Publish a full, read-only snapshot of your live content to Redis in a so-called Content Release
allows for incremental publishing; so if a change is made, only the needed pages are re-rendered. This is integrated with the Neos Content Cache; so cache flushings work correctly. -Integration with Neos workspace publishing for automatic incremental publishing to the Content Store
Configurable Content Store format, decoupled from the internal representation in Neos.
Extensibility: Enrich content releases with your custom data.
Allows parallel rendering
Allows copying the content releases to different environments.
Allows rsyncing persistent assets around (should you need it)
Backend module with overview of content releases (current release, switching releases, manual publish)

This project is using the go-package prunner and its Flow Package wrapper as the basis for orchestrating and executing a content release.

Requirements

Redis
Sandstorm.OptimizedCacheBackend recommended
Prunner

Start up prunner via the following command:

prunner/prunner --path Packages --data Data/Persistent/prunner

Copy the pipelines_template.yml file into your project and adjust it as needed (see below and the comments in the file for explanation).

Approach to Rendering

The following flow chart shows the rendering pipeline for creating a content release.

                       ┌─────────────────────┐                                                      
                       │   Node Rendering    │                                                      
     ┌───────────┐     │   ┌─────────────┐   │     ┌───────────┐     ┌───────────┐     ┌───────────┐
     │   Node    │     │   │Orchestrator │   │     │  Release  │     │Transfer to│     │  Atomic   │
     │Enumeration│────▶│   └─────────────┘   │────▶│Validation │────▶│  Target   │────▶│  Switch   │
     └───────────┘     │┌────────┐ ┌────────┐│     └───────────┘     └───────────┘     └───────────┘
                       ││Renderer│ │Renderer││                                                      
                       └┴────────┴─┴────────┴┘

At the beginning of every render, all nodes are enumerated.

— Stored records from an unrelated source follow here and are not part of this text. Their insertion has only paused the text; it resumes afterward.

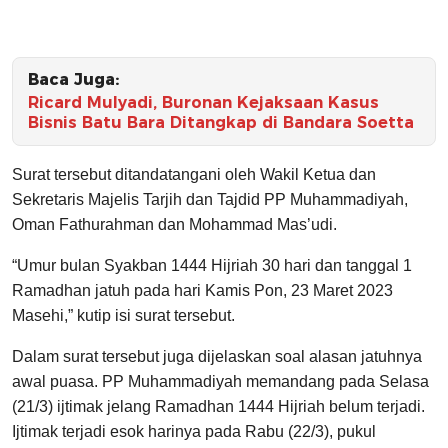
Baca Juga:
Ricard Mulyadi, Buronan Kejaksaan Kasus
Bisnis Batu Bara Ditangkap di Bandara Soetta
Surat tersebut ditandatangani oleh Wakil Ketua dan
Sekretaris Majelis Tarjih dan Tajdid PP Muhammadiyah,
Oman Fathurahman dan Mohammad Mas’udi.
“Umur bulan Syakban 1444 Hijriah 30 hari dan tanggal 1
Ramadhan jatuh pada hari Kamis Pon, 23 Maret 2023
Masehi,” kutip isi surat tersebut.
Dalam surat tersebut juga dijelaskan soal alasan jatuhnya
awal puasa. PP Muhammadiyah memandang pada Selasa
(21/3) ijtimak jelang Ramadhan 1444 Hijriah belum terjadi.
Ijtimak terjadi esok harinya pada Rabu (22/3), pukul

The Node Enumeration contains all pages which need to be in the final content release.
Then, the rendering takes place. In parallel, the orchestrator checks if pages are already fully rendered. If no, he creates rendering jobs. If yes, the rendered page is added to the in-progress content release.

The renderers simply render the pages as instructed by the orchestrator.

The orchestrator tries to render multiple times: It can happen that after a render, the rendering did not successfully work, because an editor has changed pages at the same time; leading to content cache flushes and "holes" in the output.
During validation, checks can happen to see whether the content release is fully complete; to check whether it really can go online.
During the transfer phase, the finished content release is copied to the production Redis instance if needed. This includes copying of assets if needed.
In the switch phase, the content release goes live.

The above pipeline is implemented with prunner which is orchestrating the different steps.

Infrastructure

Here, we explain the different infrastructure and setup constraints for using the content store.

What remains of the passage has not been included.